Modified plaque score with missing teeth
Total score = 9
$$ \text{Modified plaque score} = { 9 \times 100 \over 30} = \text{30%}$$
Modified bleeding score with missing teeth
Total score = 11
$$ \text{Modified bleeding score} = { 11 \times 100 \over 20} = \text{55%}$$
Modified plaque score and modified bleeding score conversion tables are available.
The modified plaque and bleeding scores are an indication of patient’s skill in oral hygiene but these should not be used in isolation as indicators of patient engagement.* When considering which patients may benefit, or not, from more advanced treatment, a holistic assessment of patient engagement should consider other factors, such as patient attendance, level of oral hygiene knowledge/skill and patient wishes.
The BSP-S3 guideline6 includes a guide outlining the changes in plaque biofilm and bleeding scores which may indicate a favourable improvement in oral hygiene during Step 1 of therapy. These are:
- plaque levels of ≤20%, or ≥50% reduction in plaque from baseline measurements.
- marginal bleeding levels of ≤30%, or ≥50% reduction in marginal bleeding from baseline measurements.
Note that although some patients may engage to the best of their ability, they may not be able to achieve these levels of oral hygiene and plaque biofilm control due to factors such as manual dexterity or mental health problems. Whilst a 50% reduction in plaque or bleeding may indicate a favourable improvement, it might not be sufficient to achieve health and best treatment outcomes if the absolute percentage remains high. For instance a reduction from 80% to 40% plaque score is encouraging but for many patients with periodontitis will still impair treatment outcomes.
For patients who smoke, bleeding from the gingival margin and from the base of the periodontal pocket may be absent, even in the presence of periodontitis. Therefore, although bleeding scores can be recorded, they may not accurately reflect the clinical situation.
*Note that partial mouth recording systems tend to underestimate disease and that an abbreviated bleeding score obtained from index teeth may underestimate the true bleeding score that would be obtained from a full mouth assessment.
Full mouth plaque and bleeding assessment
A full mouth plaque biofilm and bleeding assessment can be performed as part of the full periodontal examination if additional information is needed about specific problem areas for plaque biofilm and inflammation control. This may also help the dental team to give their patient personalised oral hygiene instruction.

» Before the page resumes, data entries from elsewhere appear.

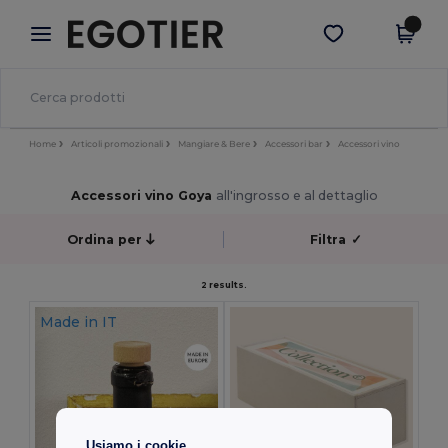
×
App Egotier
Scarica app
Prezzi migliori sull'app!
Home
Articoli promozionali
Mangiare & Bere
Accessori bar
Accessori vino
Accessori vino Goya
all'ingrosso e al dettaglio
Ordina per
Filtra
✓
2 results.
Made in
IT
Usiamo i cookie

Assess the presence or absence of plaque biofilm (at four sites per tooth where full periodontal charting has been recorded) by running a probe gently around the tooth at the gingival margin. Score 1 if plaque biofilm is present and 0 if plaque biofilm is absent.
- A percentage score for the whole mouth is obtained by adding together the values for all teeth, dividing by the number of teeth and multiplying the result by 100 as follows:
$$ \text{% score} = { \text{number of surfaces with plaque} \times 100 \over \text{total number of teeth} \times 4}$$
After assessing plaque biofilm, observe each tooth at the four sites for the presence or absence of bleeding and calculate a percentage score for the whole mouth as follows:
$$ \text{% score} = { \text{number of surfaces with bleeding} \times 100 \over \text{total number of teeth} \times 4}$$
Plaque disclosing tablets or solutions can aid in the detection of plaque and act as a visual demonstration of plaque levels for patients.